- How to complete this task
The listing is to be reproduced exactly, excluding its pictures.
BEGIN Extracted data
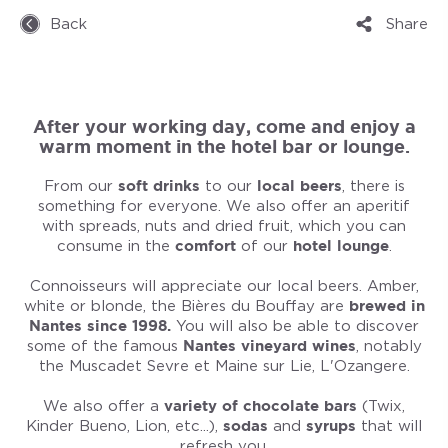
Back
Share
After your working day, come and enjoy a
warm moment in the hotel bar or lounge.
From our
soft drinks
to our
local beers
, there is
something for everyone. We also offer an aperitif
with spreads, nuts and dried fruit, which you can
consume in the
comfort
of our
hotel lounge
.
Connoisseurs will appreciate our local beers. Amber,
white or blonde, the Bières du Bouffay are
brewed in
Nantes since 1998.
You will also be able to discover
some of the famous
Nantes vineyard wines
, notably
the Muscadet Sevre et Maine sur Lie, L'Ozangere.
We also offer a
variety of chocolate bars
(Twix,
Kinder Bueno, Lion, etc...),
sodas
and
syrups
that will
refresh you.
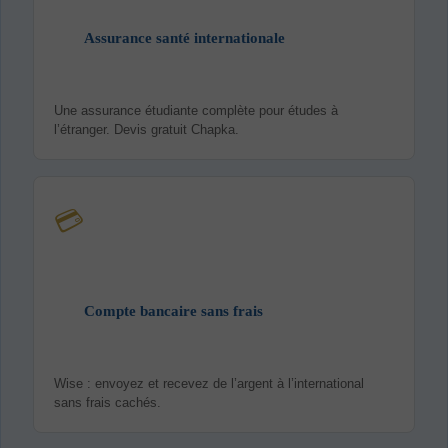
Assurance santé internationale
Une assurance étudiante complète pour études à
l’étranger. Devis gratuit Chapka.
💳
Compte bancaire sans frais
Wise : envoyez et recevez de l’argent à l’international
sans frais cachés.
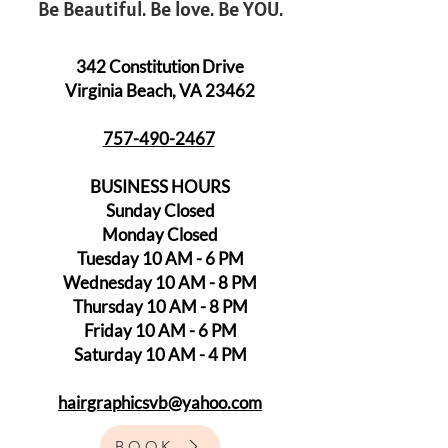
Be Beautiful. Be love. Be YOU.
342 Constitution Drive
Virginia Beach, VA 23462
757-490-2467
BUSINESS HOURS
Sunday Closed
Monday Closed
Tuesday 10 AM - 6 PM
Wednesday 10 AM - 8 PM
Thursday 10 AM - 8 PM
Friday 10 AM - 6 PM
Saturday 10 AM - 4 PM
hairgraphicsvb@yahoo.com
BOOK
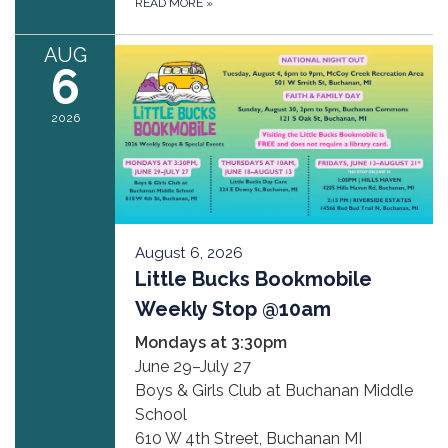
READ MORE
»
AUG
6
2026
August 6, 2026
Little Bucks Bookmobile
Weekly Stop @10am
Mondays at 3:30pm
June 29–July 27
Boys & Girls Club at Buchanan Middle
School
610 W 4th Street, Buchanan MI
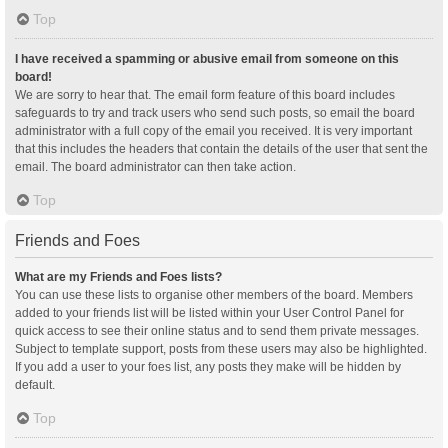
Top
I have received a spamming or abusive email from someone on this
board!
We are sorry to hear that. The email form feature of this board includes
safeguards to try and track users who send such posts, so email the board
administrator with a full copy of the email you received. It is very important
that this includes the headers that contain the details of the user that sent the
email. The board administrator can then take action.
Top
Friends and Foes
What are my Friends and Foes lists?
You can use these lists to organise other members of the board. Members
added to your friends list will be listed within your User Control Panel for
quick access to see their online status and to send them private messages.
Subject to template support, posts from these users may also be highlighted.
If you add a user to your foes list, any posts they make will be hidden by
default.
Top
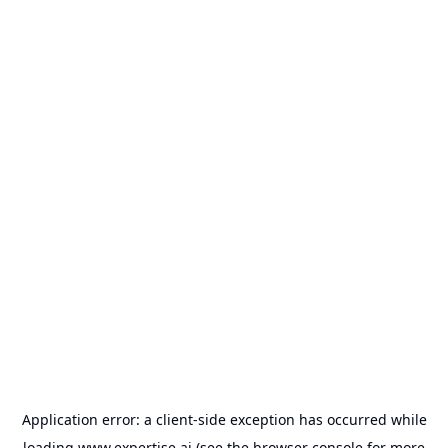
Application error: a
client
-side exception has occurred while
loading
www.expertise.ai
(see the
browser console
for more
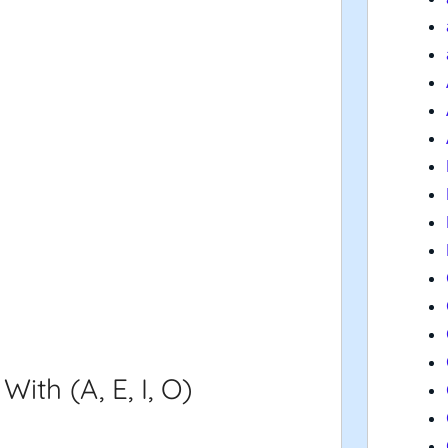
th (A, E, I, O)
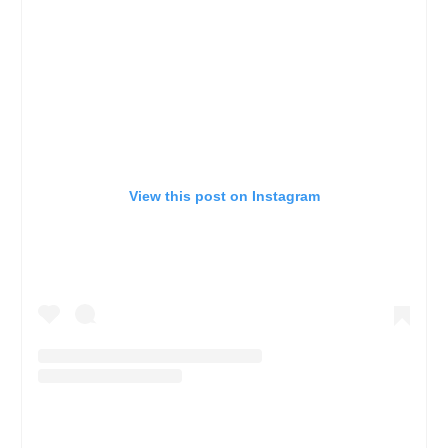
View this post on Instagram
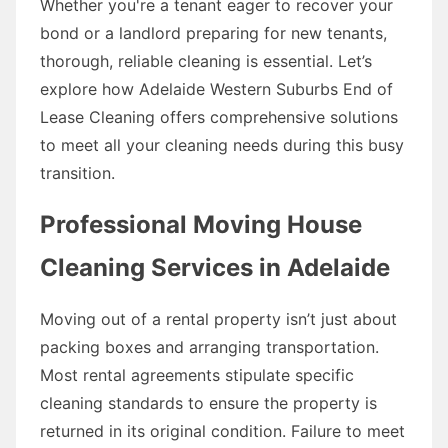
Whether you're a tenant eager to recover your
bond or a landlord preparing for new tenants,
thorough, reliable cleaning is essential. Let’s
explore how Adelaide Western Suburbs End of
Lease Cleaning offers comprehensive solutions
to meet all your cleaning needs during this busy
transition.
Professional Moving House
Cleaning Services in Adelaide
Moving out of a rental property isn’t just about
packing boxes and arranging transportation.
Most rental agreements stipulate specific
cleaning standards to ensure the property is
returned in its original condition. Failure to meet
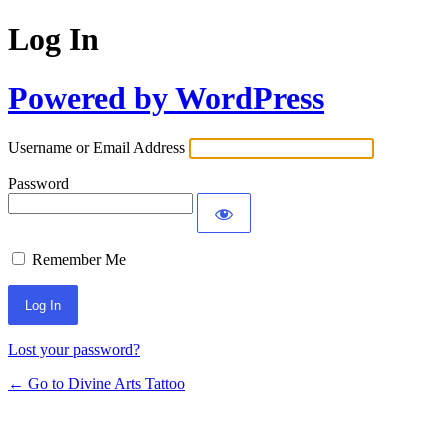
Log In
Powered by WordPress
Username or Email Address
Password
Remember Me
Lost your password?
← Go to Divine Arts Tattoo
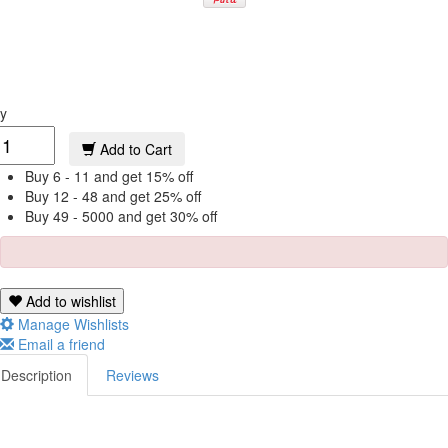
y
Add to Cart
Buy 6 - 11 and get 15% off
Buy 12 - 48 and get 25% off
Buy 49 - 5000 and get 30% off
Add to wishlist
Manage Wishlists
Email a friend
Description
Reviews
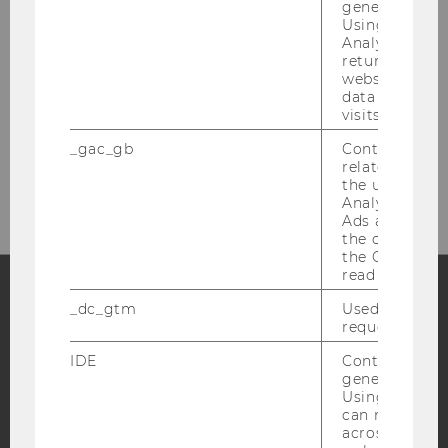
generated use
Using this ID
Analytics can
returning use
Welthandelsplatz 1
website and 
1020 Vienna
data from pre
Austria
visits.
Fon: +43-1-31336-4679
_gac_gb
Contains cam
related infor
Mail: biwi@wu.ac.at
the user. If G
Analytics and
Ads accounts 
the conversio
the Google A
read this cook
_dc_gtm
Used to throt
Facebook
Instagram
Blog
request rate.
IDE
Contains a r
generated use
Using this ID
YouTube
Newsletter
Bluesky
can recognize
across differe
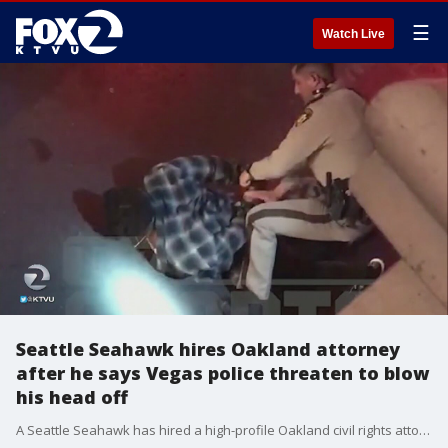
☰
Watch Live
Seattle Seahawk hires Oakland attorney
after he says Vegas police threaten to blow
his head off
A Seattle Seahawk has hired a high-profile Oakland civil rights attorney to investigate what the NFL player says was an assault by two Las Vegas police officers simply because he was a ?black man in the wrong place at the wrong time.?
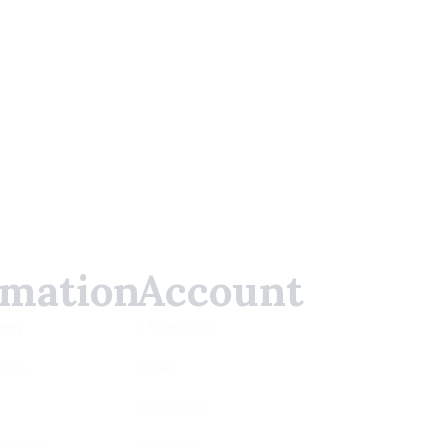
rmation
Account
very
My account
tions
Cart
Checkout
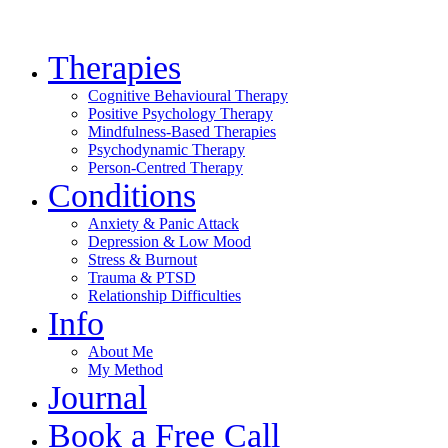
Therapies
Cognitive Behavioural Therapy
Positive Psychology Therapy
Mindfulness-Based Therapies
Psychodynamic Therapy
Person-Centred Therapy
Conditions
Anxiety & Panic Attack
Depression & Low Mood
Stress & Burnout
Trauma & PTSD
Relationship Difficulties
Info
About Me
My Method
Journal
Book a Free Call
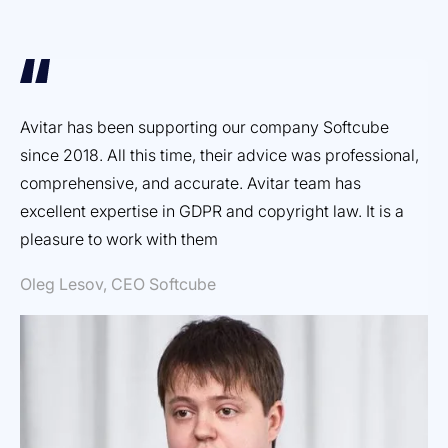
Avitar has been supporting our company Softcube
Ef
since 2018. All this time, their advice was professional,
ex
comprehensive, and accurate. Avitar team has
pr
excellent expertise in GDPR and copyright law. It is a
Dm
pleasure to work with them
Oleg Lesov, CEO Softcube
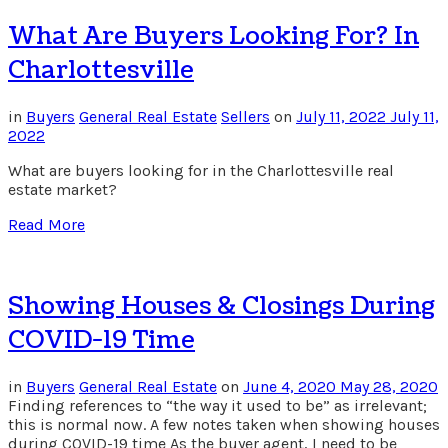
What Are Buyers Looking For? In
Charlottesville
in
Buyers
General Real Estate
Sellers
on
July 11, 2022
July 11,
2022
What are buyers looking for in the Charlottesville real
estate market?
Read More
Showing Houses & Closings During
COVID-19 Time
in
Buyers
General Real Estate
on
June 4, 2020
May 28, 2020
Finding references to “the way it used to be” as irrelevant;
this is normal now. A few notes taken when showing houses
during COVID-19 time As the buyer agent, I need to be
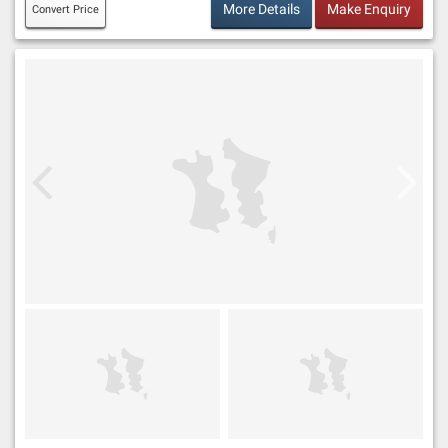
More Details
Make Enquiry
Convert Price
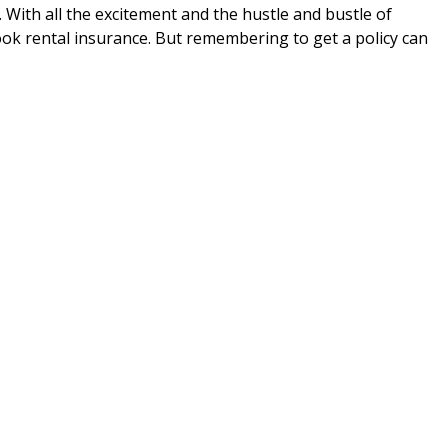
. With all the excitement and the hustle and bustle of
ook rental insurance. But remembering to get a policy can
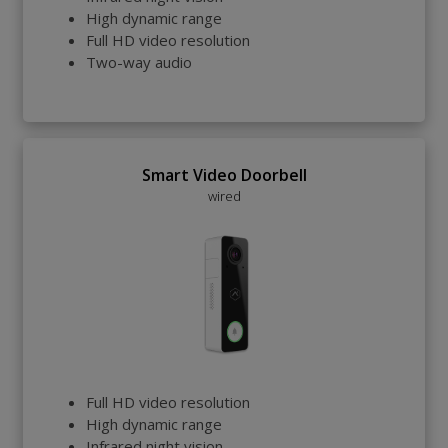
High dynamic range
Full HD video resolution
Two-way audio
Smart Video Doorbell
wired
Full HD video resolution
High dynamic range
Infrared night vision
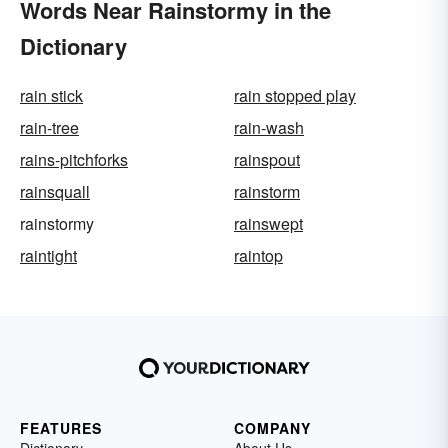
Words Near Rainstormy in the
Dictionary
rain stick
rain stopped play
rain-tree
rain-wash
rains-pitchforks
rainspout
rainsquall
rainstorm
rainstormy
rainswept
raintight
raintop
FEATURES
COMPANY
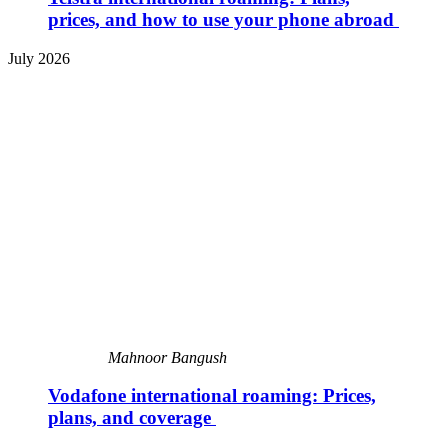
prices, and how to use your phone abroad
July 2026
Mahnoor Bangush
Vodafone international roaming: Prices,
plans, and coverage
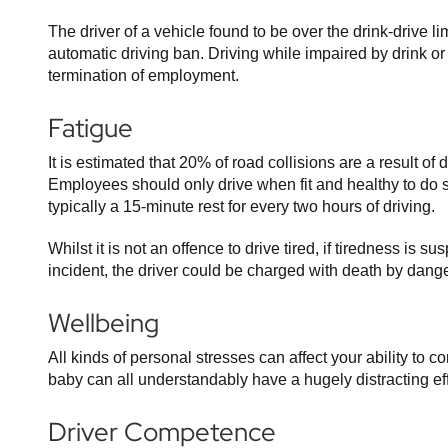
The driver of a vehicle found to be over the drink-drive l
automatic driving ban. Driving while impaired by drink o
termination of employment.
Fatigue
It is estimated that 20% of road collisions are a result of
Employees should only drive when fit and healthy to do
typically a 15-minute rest for every two hours of driving.
Whilst it is not an offence to drive tired, if tiredness is s
incident, the driver could be charged with death by dange
Wellbeing
All kinds of personal stresses can affect your ability to 
baby can all understandably have a hugely distracting effec
Driver Competence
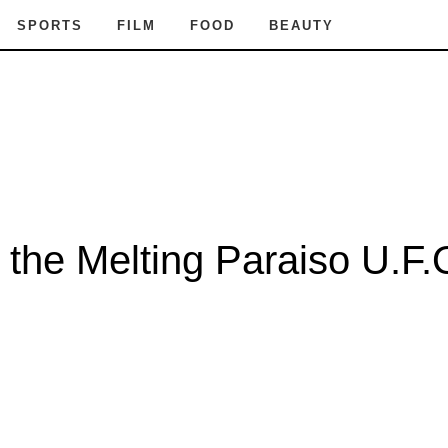
SPORTS
FILM
FOOD
BEAUTY
the Melting Paraiso U.F.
END Extracted data
- Expected answer
Back
Share
After your working day, come and enjoy a
warm moment in the hotel bar or lounge.
From our
soft drinks
to our
local beers
, there is
something for everyone. We also offer an aperitif
with spreads, nuts and dried fruit, which you can
consume in the
comfort
of our
hotel lounge
.
Connoisseurs will appreciate our local beers. Amber,
white or blonde, the Bières du Bouffay are
brewed in
Nantes since 1998.
You will also be able to discover
some of the famous
Nantes vineyard wines
, notably
the Muscadet Sevre et Maine sur Lie, L'Ozangere.
We also offer a
variety of chocolate bars
(Twix,
Kinder Bueno, Lion, etc...),
sodas
and
syrups
that will
refresh you.
Assurance santé internationale
Une assurance étudiante complète pour études à
l’étranger. Devis gratuit Chapka.
💳
Compte bancaire sans frais
Wise : envoyez et recevez de l’argent à l’international
sans frais cachés.
Be Beautiful. Be love. Be YOU.
342 Constitution Drive
Virginia Beach, VA 23462
757-490-2467
BUSINESS HOURS
Sunday Closed
Monday Closed
Tuesday 10 AM - 6 PM
Wednesday 10 AM - 8 PM
Thursday 10 AM - 8 PM
Friday 10 AM - 6 PM
Saturday 10 AM - 4 PM
hairgraphicsvb@yahoo.com
BOOK
READ MORE
»
AUG
6
2026
August 6, 2026
Little Bucks Bookmobile
Weekly Stop @10am
Mondays at 3:30pm
June 29–July 27
Boys & Girls Club at Buchanan Middle
School
610 W 4th Street, Buchanan MI
Top
I have received a spamming or abusive email from someone on this
board!
We are sorry to hear that. The email form feature of this board includes
safeguards to try and track users who send such posts, so email the board
administrator with a full copy of the email you received. It is very important
that this includes the headers that contain the details of the user that sent the
email. The board administrator can then take action.
Top
Friends and Foes
What are my Friends and Foes lists?
You can use these lists to organise other members of the board. Members
added to your friends list will be listed within your User Control Panel for
quick access to see their online status and to send them private messages.
Subject to template support, posts from these users may also be highlighted.
If you add a user to your foes list, any posts they make will be hidden by
default.
Top
Application error: a
client
-side exception has occurred while
loading
www.expertise.ai
(see the
browser console
for more
th (A, E, I, O)
View this post on Instagram
Whether you're a tenant eager to recover your
bond or a landlord preparing for new tenants,
thorough, reliable cleaning is essential. Let’s
explore how Adelaide Western Suburbs End of
Lease Cleaning offers comprehensive solutions
to meet all your cleaning needs during this busy
transition.
Professional Moving House
Cleaning Services in Adelaide
Moving out of a rental property isn’t just about
packing boxes and arranging transportation.
Most rental agreements stipulate specific
cleaning standards to ensure the property is
returned in its original condition. Failure to meet
Log In
Powered by WordPress
Username or Email Address
Password
Remember Me
Lost your password?
← Go to Divine Arts Tattoo
y
Add to Cart
Buy 6 - 11 and get 15% off
Buy 12 - 48 and get 25% off
Buy 49 - 5000 and get 30% off
Add to wishlist
Manage Wishlists
Email a friend
Description
Reviews
generated use
Using this ID
Analytics can
returning use
Welthandelsplatz 1
website and 
1020 Vienna
data from pre
Austria
visits.
Fon: +43-1-31336-4679
_gac_gb
Contains cam
related infor
Mail: biwi@wu.ac.at
the user. If G
Analytics and
Ads accounts 
the conversio
the Google A
read this cook
_dc_gtm
Used to throt
Facebook
Instagram
Blog
request rate.
IDE
Contains a r
generated use
Using this ID
YouTube
Newsletter
Bluesky
can recognize
across differe
☰
Watch Live
Seattle Seahawk hires Oakland attorney
after he says Vegas police threaten to blow
his head off
A Seattle Seahawk has hired a high-profile Oakland civil rights attorney to investigate what the NFL player says was an assault by two Las Vegas police officers simply because he was a ?black man in the wrong place at the wrong time.?
rmation
Account
very
My account
tions
Cart
Checkout
Therapies
Cognitive Behavioural Therapy
Positive Psychology Therapy
Mindfulness-Based Therapies
Psychodynamic Therapy
Person-Centred Therapy
Conditions
Anxiety & Panic Attack
Depression & Low Mood
Stress & Burnout
Trauma & PTSD
Relationship Difficulties
Info
About Me
My Method
Journal
Book a Free Call
Avitar has been supporting our company Softcube
Ef
since 2018. All this time, their advice was professional,
ex
comprehensive, and accurate. Avitar team has
pr
excellent expertise in GDPR and copyright law. It is a
Dm
pleasure to work with them
Oleg Lesov, CEO Softcube
What Are Buyers Looking For? In
Charlottesville
in
Buyers
General Real Estate
Sellers
on
July 11, 2022
July 11,
2022
What are buyers looking for in the Charlottesville real
estate market?
Read More
Showing Houses & Closings During
COVID-19 Time
in
Buyers
General Real Estate
on
June 4, 2020
May 28, 2020
Finding references to “the way it used to be” as irrelevant;
this is normal now. A few notes taken when showing houses
during COVID-19 time As the buyer agent, I need to be
More Details
Make Enquiry
Convert Price
. With all the excitement and the hustle and bustle of
ook rental insurance. But remembering to get a policy can
High dynamic range
Full HD video resolution
Two-way audio
Smart Video Doorbell
wired
Full HD video resolution
High dynamic range
Infrared night vision
Words Near Rainstormy in the
Dictionary
rain stick
rain stopped play
rain-tree
rain-wash
rains-pitchforks
rainspout
rainsquall
rainstorm
rainstormy
rainswept
raintight
raintop
FEATURES
COMPANY
prices, and how to use your phone abroad
July 2026
Mahnoor Bangush
Vodafone international roaming: Prices,
plans, and coverage
The driver of a vehicle found to be over the drink-drive l
automatic driving ban. Driving while impaired by drink o
termination of employment.
Fatigue
It is estimated that 20% of road collisions are a result of
Employees should only drive when fit and healthy to do
typically a 15-minute rest for every two hours of driving.
Whilst it is not an offence to drive tired, if tiredness is s
incident, the driver could be charged with death by dange
Wellbeing
All kinds of personal stresses can affect your ability to 
baby can all understandably have a hugely distracting effec
Driver Competence
SPORTS
FILM
FOOD
BEAUTY
the Melting Paraiso U.F.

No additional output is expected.